In the crowded street, one of Melbourne’s leading thoroughfares, two men met each other with a glad note of pleased surprise.

“Why, Barrett, I’m as glad to see you as I was when the favourite flew past the post first. Never expected you would tear yourself away from that lovely country.”

“Oh, I’ve sold out very well, and am going to have a bit of a spell; think I deserve it.”

“By Jove, you do,” returned Glenlyon, “we must have a yarn about old times, and that devil of a trip we had together. When will you come out and have dinner, my wife knows you well by repute, and will be delighted to know you personally. Gad, she looks upon you as a second Livingstone.”

As Barratt laughingly protested at this estimate, another man sauntered up and accosted Glenlyon, who greeted him in return cordially. A few words only had been interchanged, when the newcomer turned to Barrett, remarking he had had the pleasure of meeting him once. To this Barrett returned a cold acknowledgement. But Glenlyon noticed nothing strange in his manner and rattled on—“So glad you fellows are old friends, now look here, you and Carlisle, come out and have dinner on Thursday. Settling-day, I’ve won a pot of money to-day, and you must come and have a feed, and stay the night to signalise the event. Consider it settled—good-bye till then, Carlisle, I must have a bit of a chat with Barrett.”

“Where on earth did you pick up that fellow Carlisle?” asked Barrett, when they were done.

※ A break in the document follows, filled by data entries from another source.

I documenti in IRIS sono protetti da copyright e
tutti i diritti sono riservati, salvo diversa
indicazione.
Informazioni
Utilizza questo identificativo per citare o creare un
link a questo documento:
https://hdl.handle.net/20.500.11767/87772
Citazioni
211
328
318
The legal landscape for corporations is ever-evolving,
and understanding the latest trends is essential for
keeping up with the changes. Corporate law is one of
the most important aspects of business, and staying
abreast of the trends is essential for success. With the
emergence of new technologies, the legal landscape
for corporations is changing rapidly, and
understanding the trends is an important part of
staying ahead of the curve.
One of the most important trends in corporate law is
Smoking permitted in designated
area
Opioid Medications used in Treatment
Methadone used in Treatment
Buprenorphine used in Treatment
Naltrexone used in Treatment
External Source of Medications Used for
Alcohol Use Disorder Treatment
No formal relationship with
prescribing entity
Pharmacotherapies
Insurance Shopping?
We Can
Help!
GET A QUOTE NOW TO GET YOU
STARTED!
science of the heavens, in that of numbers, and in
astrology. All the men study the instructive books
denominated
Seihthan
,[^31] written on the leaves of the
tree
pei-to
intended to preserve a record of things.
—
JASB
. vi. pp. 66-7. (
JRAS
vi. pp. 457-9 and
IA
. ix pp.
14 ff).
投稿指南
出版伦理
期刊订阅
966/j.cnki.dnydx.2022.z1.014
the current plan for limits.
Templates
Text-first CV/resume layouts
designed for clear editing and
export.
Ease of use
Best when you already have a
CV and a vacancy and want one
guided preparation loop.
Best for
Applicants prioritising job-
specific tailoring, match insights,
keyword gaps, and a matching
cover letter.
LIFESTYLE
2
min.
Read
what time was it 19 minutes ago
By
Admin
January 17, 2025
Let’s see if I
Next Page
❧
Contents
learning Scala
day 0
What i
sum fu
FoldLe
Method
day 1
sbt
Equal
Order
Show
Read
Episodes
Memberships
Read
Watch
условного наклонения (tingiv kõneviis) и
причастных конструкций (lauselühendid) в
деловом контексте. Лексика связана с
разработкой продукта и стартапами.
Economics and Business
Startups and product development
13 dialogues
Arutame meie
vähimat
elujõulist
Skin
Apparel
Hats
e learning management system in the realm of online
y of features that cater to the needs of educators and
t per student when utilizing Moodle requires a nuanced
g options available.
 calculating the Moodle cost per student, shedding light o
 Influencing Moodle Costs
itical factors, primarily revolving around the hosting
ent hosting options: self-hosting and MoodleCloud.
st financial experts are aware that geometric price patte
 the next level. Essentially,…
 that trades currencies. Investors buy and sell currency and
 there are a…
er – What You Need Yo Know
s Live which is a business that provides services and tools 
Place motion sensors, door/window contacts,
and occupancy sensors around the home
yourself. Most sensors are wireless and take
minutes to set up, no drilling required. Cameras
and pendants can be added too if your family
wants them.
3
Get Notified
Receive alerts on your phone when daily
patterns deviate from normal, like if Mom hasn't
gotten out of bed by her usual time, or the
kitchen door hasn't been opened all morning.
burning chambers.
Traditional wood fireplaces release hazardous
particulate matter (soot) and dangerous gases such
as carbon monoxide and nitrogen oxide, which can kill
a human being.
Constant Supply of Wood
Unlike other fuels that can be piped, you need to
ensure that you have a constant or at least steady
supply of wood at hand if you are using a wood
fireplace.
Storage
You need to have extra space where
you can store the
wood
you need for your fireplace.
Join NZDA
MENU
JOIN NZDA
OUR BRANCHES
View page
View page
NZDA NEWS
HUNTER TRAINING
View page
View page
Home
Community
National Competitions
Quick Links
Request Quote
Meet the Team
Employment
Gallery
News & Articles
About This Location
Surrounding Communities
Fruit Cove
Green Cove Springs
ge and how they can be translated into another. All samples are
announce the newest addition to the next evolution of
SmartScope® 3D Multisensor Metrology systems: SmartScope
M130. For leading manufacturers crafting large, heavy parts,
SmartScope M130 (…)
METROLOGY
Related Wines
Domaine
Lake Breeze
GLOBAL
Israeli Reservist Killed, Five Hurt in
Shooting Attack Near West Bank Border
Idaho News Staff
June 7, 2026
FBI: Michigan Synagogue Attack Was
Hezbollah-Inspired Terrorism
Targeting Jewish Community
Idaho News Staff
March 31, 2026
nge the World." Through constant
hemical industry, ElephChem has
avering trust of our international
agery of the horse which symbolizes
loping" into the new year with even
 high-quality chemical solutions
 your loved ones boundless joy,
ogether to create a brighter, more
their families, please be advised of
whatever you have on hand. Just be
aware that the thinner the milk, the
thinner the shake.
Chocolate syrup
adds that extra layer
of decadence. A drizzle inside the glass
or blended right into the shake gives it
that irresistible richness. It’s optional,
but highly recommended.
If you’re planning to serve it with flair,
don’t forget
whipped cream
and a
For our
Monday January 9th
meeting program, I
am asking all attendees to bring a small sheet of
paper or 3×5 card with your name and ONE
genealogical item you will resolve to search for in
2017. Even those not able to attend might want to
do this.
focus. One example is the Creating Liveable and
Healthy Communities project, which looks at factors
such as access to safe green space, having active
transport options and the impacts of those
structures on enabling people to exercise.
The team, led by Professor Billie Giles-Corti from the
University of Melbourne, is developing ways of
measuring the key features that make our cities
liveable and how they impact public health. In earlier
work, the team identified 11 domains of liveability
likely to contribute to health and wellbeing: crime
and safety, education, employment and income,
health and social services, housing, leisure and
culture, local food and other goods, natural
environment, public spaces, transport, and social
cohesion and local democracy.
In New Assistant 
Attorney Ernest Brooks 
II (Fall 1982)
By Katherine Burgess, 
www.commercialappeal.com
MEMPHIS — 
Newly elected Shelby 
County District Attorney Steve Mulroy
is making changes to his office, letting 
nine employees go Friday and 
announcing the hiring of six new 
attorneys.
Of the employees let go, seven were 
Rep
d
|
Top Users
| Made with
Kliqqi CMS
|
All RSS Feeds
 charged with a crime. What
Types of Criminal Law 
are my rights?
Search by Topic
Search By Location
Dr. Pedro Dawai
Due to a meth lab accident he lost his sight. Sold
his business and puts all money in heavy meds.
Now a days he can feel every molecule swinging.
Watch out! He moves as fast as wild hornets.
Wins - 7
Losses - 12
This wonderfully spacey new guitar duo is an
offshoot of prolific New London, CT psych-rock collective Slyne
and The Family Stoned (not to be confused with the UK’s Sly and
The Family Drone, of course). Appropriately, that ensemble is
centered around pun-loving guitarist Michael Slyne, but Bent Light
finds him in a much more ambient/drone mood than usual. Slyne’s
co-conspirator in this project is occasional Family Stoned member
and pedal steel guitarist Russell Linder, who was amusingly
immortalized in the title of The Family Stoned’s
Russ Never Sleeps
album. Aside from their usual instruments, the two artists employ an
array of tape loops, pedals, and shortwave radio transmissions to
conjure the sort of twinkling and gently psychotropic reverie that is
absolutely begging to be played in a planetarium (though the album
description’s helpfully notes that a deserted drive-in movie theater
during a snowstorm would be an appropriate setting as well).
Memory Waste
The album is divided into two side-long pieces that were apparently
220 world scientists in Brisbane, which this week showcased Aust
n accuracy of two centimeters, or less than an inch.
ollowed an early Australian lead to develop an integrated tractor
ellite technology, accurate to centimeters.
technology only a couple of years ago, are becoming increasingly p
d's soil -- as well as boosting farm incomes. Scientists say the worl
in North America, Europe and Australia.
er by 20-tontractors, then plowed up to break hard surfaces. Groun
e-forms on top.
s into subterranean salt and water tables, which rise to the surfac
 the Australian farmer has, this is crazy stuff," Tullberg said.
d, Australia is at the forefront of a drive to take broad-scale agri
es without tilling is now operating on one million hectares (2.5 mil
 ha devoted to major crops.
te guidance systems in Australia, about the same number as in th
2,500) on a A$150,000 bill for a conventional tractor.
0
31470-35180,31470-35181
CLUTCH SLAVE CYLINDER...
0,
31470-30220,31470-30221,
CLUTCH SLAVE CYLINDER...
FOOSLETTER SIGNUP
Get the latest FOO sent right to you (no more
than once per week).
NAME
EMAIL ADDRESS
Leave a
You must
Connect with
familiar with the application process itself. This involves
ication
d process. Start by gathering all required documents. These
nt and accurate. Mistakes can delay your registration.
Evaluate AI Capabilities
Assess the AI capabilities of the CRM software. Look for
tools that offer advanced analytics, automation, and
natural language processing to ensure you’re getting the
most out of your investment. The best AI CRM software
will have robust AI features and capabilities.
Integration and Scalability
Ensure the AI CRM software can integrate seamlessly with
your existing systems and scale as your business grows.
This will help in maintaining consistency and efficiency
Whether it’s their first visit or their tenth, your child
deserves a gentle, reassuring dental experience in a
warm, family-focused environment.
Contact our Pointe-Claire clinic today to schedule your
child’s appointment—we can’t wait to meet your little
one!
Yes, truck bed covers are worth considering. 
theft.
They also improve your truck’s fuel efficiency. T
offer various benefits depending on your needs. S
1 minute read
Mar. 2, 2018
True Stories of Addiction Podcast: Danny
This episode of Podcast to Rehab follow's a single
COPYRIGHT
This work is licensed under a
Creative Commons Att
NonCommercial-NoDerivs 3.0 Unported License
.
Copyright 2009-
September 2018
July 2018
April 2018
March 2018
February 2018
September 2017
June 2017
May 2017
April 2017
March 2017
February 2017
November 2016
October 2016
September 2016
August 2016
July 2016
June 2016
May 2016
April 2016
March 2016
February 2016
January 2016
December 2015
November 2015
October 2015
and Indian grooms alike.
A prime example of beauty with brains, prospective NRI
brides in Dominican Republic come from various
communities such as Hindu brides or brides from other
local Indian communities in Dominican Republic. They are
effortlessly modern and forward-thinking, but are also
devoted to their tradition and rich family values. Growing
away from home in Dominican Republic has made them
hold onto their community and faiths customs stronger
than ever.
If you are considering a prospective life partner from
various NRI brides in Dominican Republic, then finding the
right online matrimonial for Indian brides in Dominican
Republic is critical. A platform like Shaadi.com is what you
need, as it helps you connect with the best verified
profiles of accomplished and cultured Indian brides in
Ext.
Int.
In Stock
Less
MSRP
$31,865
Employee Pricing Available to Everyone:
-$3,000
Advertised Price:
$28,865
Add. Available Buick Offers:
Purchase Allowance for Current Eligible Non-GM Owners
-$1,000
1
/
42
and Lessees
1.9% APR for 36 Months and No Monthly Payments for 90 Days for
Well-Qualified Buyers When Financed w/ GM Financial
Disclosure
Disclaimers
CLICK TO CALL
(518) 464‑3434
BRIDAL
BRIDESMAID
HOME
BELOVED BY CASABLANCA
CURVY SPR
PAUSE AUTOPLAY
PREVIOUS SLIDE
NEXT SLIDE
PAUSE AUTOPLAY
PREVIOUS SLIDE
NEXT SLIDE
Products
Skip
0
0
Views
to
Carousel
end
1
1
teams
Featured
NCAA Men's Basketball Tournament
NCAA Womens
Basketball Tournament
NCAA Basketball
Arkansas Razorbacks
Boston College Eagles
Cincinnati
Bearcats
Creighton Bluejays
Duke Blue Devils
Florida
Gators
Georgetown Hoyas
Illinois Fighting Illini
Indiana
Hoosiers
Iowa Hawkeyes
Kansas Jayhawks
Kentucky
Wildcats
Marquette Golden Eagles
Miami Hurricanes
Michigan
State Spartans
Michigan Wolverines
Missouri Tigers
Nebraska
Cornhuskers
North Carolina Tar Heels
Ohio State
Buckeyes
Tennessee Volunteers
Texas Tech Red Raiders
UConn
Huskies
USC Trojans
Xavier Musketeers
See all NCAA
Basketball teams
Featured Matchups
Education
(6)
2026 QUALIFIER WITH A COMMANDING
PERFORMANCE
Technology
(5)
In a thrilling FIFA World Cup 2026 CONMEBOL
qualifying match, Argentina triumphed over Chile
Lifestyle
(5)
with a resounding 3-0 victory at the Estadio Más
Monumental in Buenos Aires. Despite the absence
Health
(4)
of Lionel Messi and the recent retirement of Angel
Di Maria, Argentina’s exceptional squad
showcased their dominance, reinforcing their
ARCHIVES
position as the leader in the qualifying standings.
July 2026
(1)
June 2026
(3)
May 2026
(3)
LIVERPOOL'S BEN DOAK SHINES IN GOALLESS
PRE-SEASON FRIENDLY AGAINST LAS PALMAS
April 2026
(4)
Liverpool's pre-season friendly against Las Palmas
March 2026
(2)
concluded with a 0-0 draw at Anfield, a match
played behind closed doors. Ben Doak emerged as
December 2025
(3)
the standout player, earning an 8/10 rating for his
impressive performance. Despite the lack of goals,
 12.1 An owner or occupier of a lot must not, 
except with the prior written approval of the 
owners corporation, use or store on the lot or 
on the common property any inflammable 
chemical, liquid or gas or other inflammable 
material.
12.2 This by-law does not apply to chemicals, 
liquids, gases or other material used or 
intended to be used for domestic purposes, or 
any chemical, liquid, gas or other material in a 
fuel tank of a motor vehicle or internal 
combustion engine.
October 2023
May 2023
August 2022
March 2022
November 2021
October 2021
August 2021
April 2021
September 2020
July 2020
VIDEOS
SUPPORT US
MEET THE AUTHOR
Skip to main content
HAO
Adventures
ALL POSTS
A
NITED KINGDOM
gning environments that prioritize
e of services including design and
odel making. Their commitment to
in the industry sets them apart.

“Carlisle? Oh, he’s a first-rate fellow, only he’s rather out of luck just now. Must have lost more than he knows how to pay over the races to-day. That’s why I asked him out; besides, I don’t want to seem cold to him, for he was a one-time pretender to my wife’s hand. She can’t bear the sight of him. But I feel sorry for the poor devil, especially now that he’s been hit so hard.”

“Well,” said dogged Barrett. “I confess I wouldn’t trust the man as far as I could sling him. There were some worse than shady stories about him up north, where I knew him. I’m not a married man, but I’ll bet your wife’s instinct is right, and I’d not go against it.”

But Glenlyon’s cheery nature rejected the idea, and he changed the subject, with a parting toast to the memory of Senachherib.